L’ouvrage commence par un « Précis de dégoût politique », une démolition en règle du devoir d’ingérence et de toute illusion romantique : « L’erreur fatale de l’homo politicus moderne est d’auréoler d’une frange mythique de morale de purs rapports de force, de purs affrontements de fauves dans la jungle ». Son programme ? « Retrouver l’ordre naturel des choses, la simplicité de l’être », à savoir les hiérarchies, au fondement de toute société juste et durable.
Sa défense de la nation contre les délires fédéralistes, fourriers du mercantilisme le plus destructeur et de la paralysie la plus débilitante, le poussa naguère à s’engager aux côtés de Jean-Pierre Chevènement.
Les attaques sournoises contre le français exaspèrent Mourlet : « La langue nationale fait partie de nos biens les plus précieux.
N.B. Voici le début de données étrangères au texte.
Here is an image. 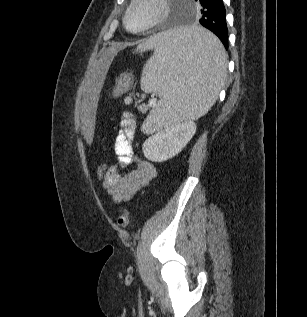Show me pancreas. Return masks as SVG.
Here are the masks:
<instances>
[{"instance_id":"pancreas-1","label":"pancreas","mask_w":307,"mask_h":317,"mask_svg":"<svg viewBox=\"0 0 307 317\" xmlns=\"http://www.w3.org/2000/svg\"><path fill=\"white\" fill-rule=\"evenodd\" d=\"M141 110H147V107L142 106V107H141Z\"/></svg>"}]
</instances>
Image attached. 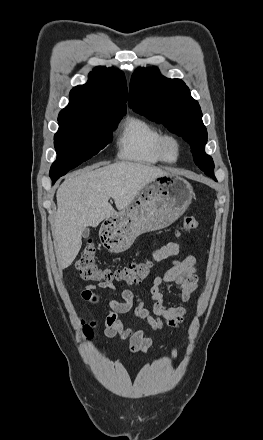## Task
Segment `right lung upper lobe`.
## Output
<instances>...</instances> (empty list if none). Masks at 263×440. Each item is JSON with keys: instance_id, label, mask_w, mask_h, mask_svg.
Returning a JSON list of instances; mask_svg holds the SVG:
<instances>
[{"instance_id": "1", "label": "right lung upper lobe", "mask_w": 263, "mask_h": 440, "mask_svg": "<svg viewBox=\"0 0 263 440\" xmlns=\"http://www.w3.org/2000/svg\"><path fill=\"white\" fill-rule=\"evenodd\" d=\"M127 96L123 72L98 66L85 85L71 90L69 105L59 113L58 121L78 122L98 114H125Z\"/></svg>"}]
</instances>
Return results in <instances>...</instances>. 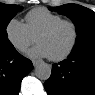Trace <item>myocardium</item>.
Returning a JSON list of instances; mask_svg holds the SVG:
<instances>
[{"instance_id": "1", "label": "myocardium", "mask_w": 95, "mask_h": 95, "mask_svg": "<svg viewBox=\"0 0 95 95\" xmlns=\"http://www.w3.org/2000/svg\"><path fill=\"white\" fill-rule=\"evenodd\" d=\"M63 24H69L70 26H72L73 32H74L73 40H72L71 45L68 47V49L65 52H63L62 54H60L58 56H49V58L52 61L64 60L65 58H67L73 52V50L75 49V47H76V45L78 43V40H79V28H78L77 24L74 21H72V20L62 19L60 21H57V22L49 25L48 27L43 29L36 36V41H37L40 36L52 33L54 30H56L59 26H61Z\"/></svg>"}]
</instances>
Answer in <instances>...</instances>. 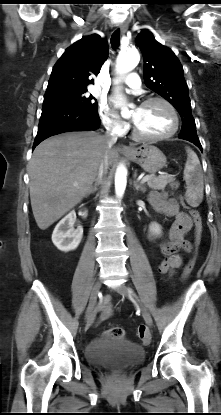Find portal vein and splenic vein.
I'll use <instances>...</instances> for the list:
<instances>
[{"instance_id":"portal-vein-and-splenic-vein-1","label":"portal vein and splenic vein","mask_w":221,"mask_h":415,"mask_svg":"<svg viewBox=\"0 0 221 415\" xmlns=\"http://www.w3.org/2000/svg\"><path fill=\"white\" fill-rule=\"evenodd\" d=\"M150 178H151V176H149V175L144 176V177L141 179V183H145V182H147ZM75 186H77V185H75Z\"/></svg>"}]
</instances>
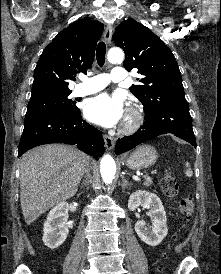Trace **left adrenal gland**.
I'll list each match as a JSON object with an SVG mask.
<instances>
[{
    "label": "left adrenal gland",
    "instance_id": "obj_1",
    "mask_svg": "<svg viewBox=\"0 0 221 274\" xmlns=\"http://www.w3.org/2000/svg\"><path fill=\"white\" fill-rule=\"evenodd\" d=\"M131 185H132V184L129 183V182L125 179L124 176H122V185H121L122 189H125L126 187L131 186Z\"/></svg>",
    "mask_w": 221,
    "mask_h": 274
}]
</instances>
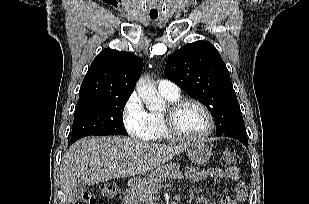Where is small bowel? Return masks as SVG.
I'll list each match as a JSON object with an SVG mask.
<instances>
[{
  "label": "small bowel",
  "mask_w": 309,
  "mask_h": 204,
  "mask_svg": "<svg viewBox=\"0 0 309 204\" xmlns=\"http://www.w3.org/2000/svg\"><path fill=\"white\" fill-rule=\"evenodd\" d=\"M188 176L191 180L204 178L224 179L235 182V193L233 197L224 196L221 204H242L248 195L246 184L240 179V170L237 167L226 169L210 168L207 170L199 168H189Z\"/></svg>",
  "instance_id": "obj_1"
}]
</instances>
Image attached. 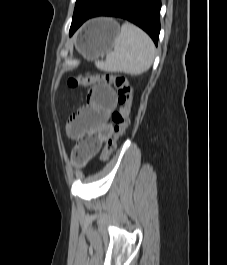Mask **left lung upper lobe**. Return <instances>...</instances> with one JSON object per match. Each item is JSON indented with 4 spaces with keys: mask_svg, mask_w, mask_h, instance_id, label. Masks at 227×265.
I'll return each instance as SVG.
<instances>
[{
    "mask_svg": "<svg viewBox=\"0 0 227 265\" xmlns=\"http://www.w3.org/2000/svg\"><path fill=\"white\" fill-rule=\"evenodd\" d=\"M104 1L105 0H77L71 26L89 17Z\"/></svg>",
    "mask_w": 227,
    "mask_h": 265,
    "instance_id": "obj_1",
    "label": "left lung upper lobe"
}]
</instances>
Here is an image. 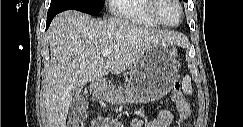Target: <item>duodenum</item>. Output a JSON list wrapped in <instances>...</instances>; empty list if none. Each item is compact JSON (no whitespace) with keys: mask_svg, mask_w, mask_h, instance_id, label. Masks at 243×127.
<instances>
[{"mask_svg":"<svg viewBox=\"0 0 243 127\" xmlns=\"http://www.w3.org/2000/svg\"><path fill=\"white\" fill-rule=\"evenodd\" d=\"M105 83L103 77H100L97 84L95 85L96 88H101V86Z\"/></svg>","mask_w":243,"mask_h":127,"instance_id":"410a0bca","label":"duodenum"}]
</instances>
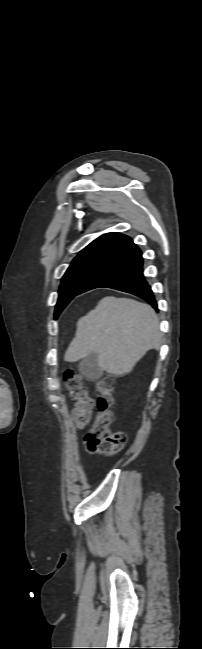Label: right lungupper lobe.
I'll return each mask as SVG.
<instances>
[{"instance_id": "right-lung-upper-lobe-1", "label": "right lung upper lobe", "mask_w": 202, "mask_h": 649, "mask_svg": "<svg viewBox=\"0 0 202 649\" xmlns=\"http://www.w3.org/2000/svg\"><path fill=\"white\" fill-rule=\"evenodd\" d=\"M136 247L132 239L121 233H106L86 246L78 255L107 253L120 255Z\"/></svg>"}]
</instances>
Le citoyen qui la dégrade est coupable de haute trahison ; le politicien ou le fonctionnaire de l’État qui tolère ou encourage cette dégradation est coupable de forfaiture ». Ses charges contre le franglais sont jubilatoires : il s’agit toujours pour lui de se dresser contre ceux qui, acceptant de perdre leur langue, perdent leur âme.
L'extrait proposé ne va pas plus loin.